*** Opening of ENTRIES SHOWN ***

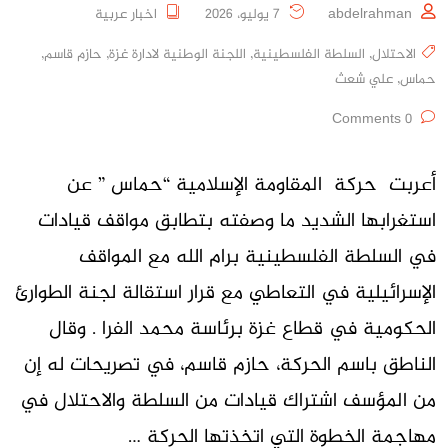
abdelrahman
7 يوليو، 2026
اخبار عربية
الاحتلال
,
السلطة الفلسطينية
,
اللجنة الوطنية لادارة غزة
,
حازم قاسم
,
حماس
,
علي شعث
0 Comments
أعربت حركة المقاومة الإسلامية “حماس ” عن
استغرابها الشديد ما وصفته بتطابق مواقف قيادات
في السلطة الفلسطينية برام الله مع المواقف
الإسرائيلية في التعاطي مع قرار استقالة لجنة الطوارئ
الحكومية في قطاع غزة برئاسة محمد الفرا . وقال
الناطق باسم الحركة، حازم قاسم، في تصريحات له إن
من المؤسف اشتراك قيادات من السلطة والاحتلال في
مهاجمة الخطوة التي اتخذتها الحركة …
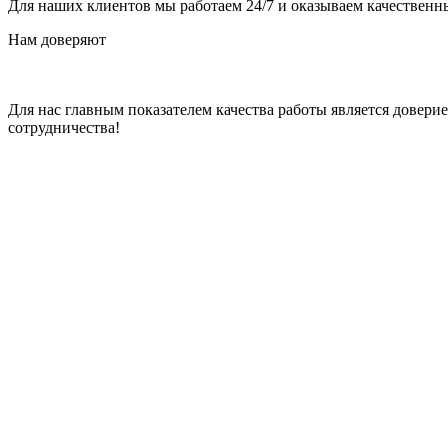
Для наших клиентов мы работаем 24/7 и оказываем качественны
Нам доверяют
Для нас главным показателем качества работы является довер
сотрудничества!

*** Close of ENTRIES SHOWN ***

### WHAT THIS TASK INVOLVES
Write the material out again exactly. Skip each picture.

### WRITTEN SOLUTION
abdelrahman
7 يوليو، 2026
اخبار عربية
الاحتلال
,
السلطة الفلسطينية
,
اللجنة الوطنية لادارة غزة
,
حازم قاسم
,
حماس
,
علي شعث
0 Comments
أعربت حركة المقاومة الإسلامية “حماس ” عن
استغرابها الشديد ما وصفته بتطابق مواقف قيادات
في السلطة الفلسطينية برام الله مع المواقف
الإسرائيلية في التعاطي مع قرار استقالة لجنة الطوارئ
الحكومية في قطاع غزة برئاسة محمد الفرا . وقال
الناطق باسم الحركة، حازم قاسم، في تصريحات له إن
من المؤسف اشتراك قيادات من السلطة والاحتلال في
مهاجمة الخطوة التي اتخذتها الحركة …
Для наших клиентов мы работаем 24/7 и оказываем качественны
Нам доверяют
Для нас главным показателем качества работы является довер
сотрудничества!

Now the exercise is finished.